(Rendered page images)
┄┄┄┄┄┄┄┄┄┄

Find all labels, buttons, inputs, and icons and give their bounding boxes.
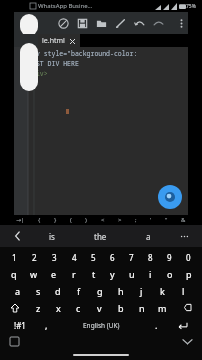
button[interactable]: l	[173, 282, 194, 299]
button[interactable]: m	[152, 299, 173, 316]
button[interactable]: !#1	[4, 316, 36, 334]
button[interactable]: Save	[73, 14, 92, 33]
button[interactable]: Open folder	[92, 14, 111, 33]
button[interactable]: 5	[84, 250, 103, 265]
staticText: 6	[110, 252, 115, 263]
staticText: '	[150, 216, 152, 224]
button[interactable]: r	[64, 265, 84, 282]
button[interactable]: z	[28, 299, 48, 316]
button[interactable]: Switch keyboard	[8, 335, 20, 347]
staticText: n	[139, 302, 145, 314]
button[interactable]: 8	[141, 250, 160, 265]
button[interactable]: {	[38, 216, 41, 224]
button[interactable]: '	[150, 216, 152, 224]
staticText: y	[110, 268, 115, 280]
button[interactable]: 2	[24, 250, 44, 265]
staticText: x	[56, 302, 61, 314]
button[interactable]: n	[131, 299, 152, 316]
button[interactable]: w	[24, 265, 44, 282]
button[interactable]: English (UK)	[56, 316, 146, 334]
staticText: →|	[16, 216, 25, 224]
button[interactable]: }	[54, 216, 57, 224]
staticText: q	[11, 268, 17, 280]
button[interactable]: j	[131, 282, 152, 299]
button[interactable]: Hide keyboard	[180, 334, 194, 348]
staticText: .	[155, 319, 158, 331]
button[interactable]: k	[152, 282, 173, 299]
staticText: p	[186, 268, 192, 280]
button[interactable]: g	[89, 282, 110, 299]
button[interactable]: 0	[179, 250, 198, 265]
button[interactable]: ,	[36, 316, 56, 334]
staticText: h	[118, 285, 124, 297]
button[interactable]: <	[101, 216, 105, 224]
button[interactable]: Redo	[149, 14, 168, 33]
button[interactable]: x	[48, 299, 68, 316]
button[interactable]: h	[110, 282, 131, 299]
button[interactable]: More suggestions	[176, 228, 192, 244]
staticText: o	[167, 268, 173, 280]
staticText: 75%	[186, 3, 196, 10]
staticText: (	[70, 216, 72, 224]
staticText: !#1	[14, 320, 26, 331]
button[interactable]: )	[85, 216, 87, 224]
button[interactable]: y	[103, 265, 122, 282]
button[interactable]: c	[68, 299, 89, 316]
button[interactable]: "	[165, 216, 168, 224]
button[interactable]: ;	[135, 216, 137, 224]
button[interactable]: 6	[103, 250, 122, 265]
button[interactable]: 7	[122, 250, 141, 265]
button[interactable]: Backspace	[173, 299, 200, 316]
staticText: g	[97, 285, 103, 297]
staticText: the	[94, 231, 107, 242]
button[interactable]: a	[140, 229, 157, 244]
button[interactable]: 9	[160, 250, 179, 265]
staticText: f	[77, 285, 81, 297]
button[interactable]: f	[68, 282, 89, 299]
button[interactable]: b	[110, 299, 131, 316]
button[interactable]: q	[4, 265, 24, 282]
button[interactable]: t	[84, 265, 103, 282]
button[interactable]: the	[88, 229, 113, 244]
staticText: >	[118, 216, 122, 224]
button[interactable]: u	[122, 265, 141, 282]
staticText: r	[72, 268, 76, 280]
button[interactable]: p	[179, 265, 198, 282]
staticText: j	[140, 285, 143, 297]
button[interactable]: i	[141, 265, 160, 282]
button[interactable]: >	[118, 216, 122, 224]
button[interactable]: &	[181, 216, 186, 224]
button[interactable]: Enter	[166, 316, 198, 334]
button[interactable]: .	[146, 316, 166, 334]
button[interactable]: (	[70, 216, 72, 224]
button[interactable]: More options	[174, 14, 188, 33]
button[interactable]: Edit	[111, 14, 130, 33]
button[interactable]: 4	[64, 250, 84, 265]
button[interactable]: Close tab	[69, 38, 76, 45]
button[interactable]: Run	[158, 185, 182, 209]
button[interactable]: a	[8, 282, 28, 299]
staticText: 2	[32, 252, 37, 263]
button[interactable]: o	[160, 265, 179, 282]
button[interactable]: Back	[10, 228, 26, 244]
staticText: a	[15, 285, 21, 297]
staticText: ,	[45, 319, 48, 331]
button[interactable]: Shift	[2, 299, 28, 316]
button[interactable]: Undo	[130, 14, 149, 33]
button[interactable]: 1	[4, 250, 24, 265]
button[interactable]: Sync	[54, 14, 73, 33]
staticText: k	[160, 285, 165, 297]
button[interactable]: v	[89, 299, 110, 316]
staticText: z	[36, 302, 41, 314]
staticText: is	[49, 231, 55, 242]
button[interactable]: le.html	[42, 34, 76, 47]
staticText: le.html	[42, 36, 65, 46]
button[interactable]: →|	[16, 216, 25, 224]
staticText: a	[146, 231, 151, 242]
button[interactable]: 3	[44, 250, 64, 265]
button[interactable]: s	[28, 282, 48, 299]
button[interactable]: is	[43, 229, 61, 244]
button[interactable]: e	[44, 265, 64, 282]
staticText: 4	[72, 252, 77, 263]
button[interactable]: d	[48, 282, 68, 299]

┄┄┄┄┄┄┄┄┄┄

Exercise prompt: Write out the entries again, word for word. No images.

Output of the task:
Find all labels, buttons, inputs, and icons and give their bounding boxes.
button[interactable]: l	[173, 282, 194, 299]
button[interactable]: m	[152, 299, 173, 316]
button[interactable]: !#1	[4, 316, 36, 334]
button[interactable]: Save	[73, 14, 92, 33]
button[interactable]: Open folder	[92, 14, 111, 33]
button[interactable]: 5	[84, 250, 103, 265]
staticText: 6	[110, 252, 115, 263]
staticText: '	[150, 216, 152, 224]
button[interactable]: r	[64, 265, 84, 282]
button[interactable]: z	[28, 299, 48, 316]
button[interactable]: Switch keyboard	[8, 335, 20, 347]
staticText: n	[139, 302, 145, 314]
button[interactable]: 8	[141, 250, 160, 265]
button[interactable]: {	[38, 216, 41, 224]
button[interactable]: '	[150, 216, 152, 224]
staticText: y	[110, 268, 115, 280]
button[interactable]: 2	[24, 250, 44, 265]
staticText: x	[56, 302, 61, 314]
button[interactable]: n	[131, 299, 152, 316]
button[interactable]: w	[24, 265, 44, 282]
button[interactable]: English (UK)	[56, 316, 146, 334]
staticText: →|	[16, 216, 25, 224]
button[interactable]: }	[54, 216, 57, 224]
staticText: q	[11, 268, 17, 280]
button[interactable]: j	[131, 282, 152, 299]
button[interactable]: Hide keyboard	[180, 334, 194, 348]
staticText: .	[155, 319, 158, 331]
button[interactable]: k	[152, 282, 173, 299]
staticText: p	[186, 268, 192, 280]
button[interactable]: g	[89, 282, 110, 299]
button[interactable]: 0	[179, 250, 198, 265]
button[interactable]: ,	[36, 316, 56, 334]
staticText: h	[118, 285, 124, 297]
button[interactable]: <	[101, 216, 105, 224]
button[interactable]: Redo	[149, 14, 168, 33]
button[interactable]: x	[48, 299, 68, 316]
button[interactable]: h	[110, 282, 131, 299]
button[interactable]: More suggestions	[176, 228, 192, 244]
staticText: o	[167, 268, 173, 280]
staticText: 75%	[186, 3, 196, 10]
staticText: (	[70, 216, 72, 224]
staticText: !#1	[14, 320, 26, 331]
button[interactable]: )	[85, 216, 87, 224]
button[interactable]: y	[103, 265, 122, 282]
button[interactable]: c	[68, 299, 89, 316]
button[interactable]: "	[165, 216, 168, 224]
button[interactable]: ;	[135, 216, 137, 224]
button[interactable]: 6	[103, 250, 122, 265]
button[interactable]: 7	[122, 250, 141, 265]
button[interactable]: Backspace	[173, 299, 200, 316]
staticText: g	[97, 285, 103, 297]
staticText: the	[94, 231, 107, 242]
button[interactable]: a	[140, 229, 157, 244]
button[interactable]: 9	[160, 250, 179, 265]
staticText: f	[77, 285, 81, 297]
button[interactable]: f	[68, 282, 89, 299]
button[interactable]: b	[110, 299, 131, 316]
button[interactable]: q	[4, 265, 24, 282]
button[interactable]: t	[84, 265, 103, 282]
button[interactable]: the	[88, 229, 113, 244]
staticText: >	[118, 216, 122, 224]
button[interactable]: u	[122, 265, 141, 282]
staticText: r	[72, 268, 76, 280]
button[interactable]: p	[179, 265, 198, 282]
staticText: j	[140, 285, 143, 297]
button[interactable]: i	[141, 265, 160, 282]
button[interactable]: >	[118, 216, 122, 224]
button[interactable]: &	[181, 216, 186, 224]
button[interactable]: Enter	[166, 316, 198, 334]
button[interactable]: .	[146, 316, 166, 334]
button[interactable]: (	[70, 216, 72, 224]
button[interactable]: More options	[174, 14, 188, 33]
button[interactable]: Edit	[111, 14, 130, 33]
button[interactable]: 4	[64, 250, 84, 265]
button[interactable]: Close tab	[69, 38, 76, 45]
button[interactable]: Run	[158, 185, 182, 209]
button[interactable]: a	[8, 282, 28, 299]
staticText: 2	[32, 252, 37, 263]
button[interactable]: o	[160, 265, 179, 282]
button[interactable]: Back	[10, 228, 26, 244]
staticText: a	[15, 285, 21, 297]
staticText: ,	[45, 319, 48, 331]
button[interactable]: Shift	[2, 299, 28, 316]
button[interactable]: Undo	[130, 14, 149, 33]
button[interactable]: 1	[4, 250, 24, 265]
button[interactable]: Sync	[54, 14, 73, 33]
staticText: k	[160, 285, 165, 297]
button[interactable]: v	[89, 299, 110, 316]
staticText: z	[36, 302, 41, 314]
staticText: is	[49, 231, 55, 242]
button[interactable]: le.html	[42, 34, 76, 47]
staticText: le.html	[42, 36, 65, 46]
button[interactable]: →|	[16, 216, 25, 224]
staticText: a	[146, 231, 151, 242]
button[interactable]: 3	[44, 250, 64, 265]
button[interactable]: s	[28, 282, 48, 299]
button[interactable]: is	[43, 229, 61, 244]
button[interactable]: e	[44, 265, 64, 282]
staticText: 4	[72, 252, 77, 263]
button[interactable]: d	[48, 282, 68, 299]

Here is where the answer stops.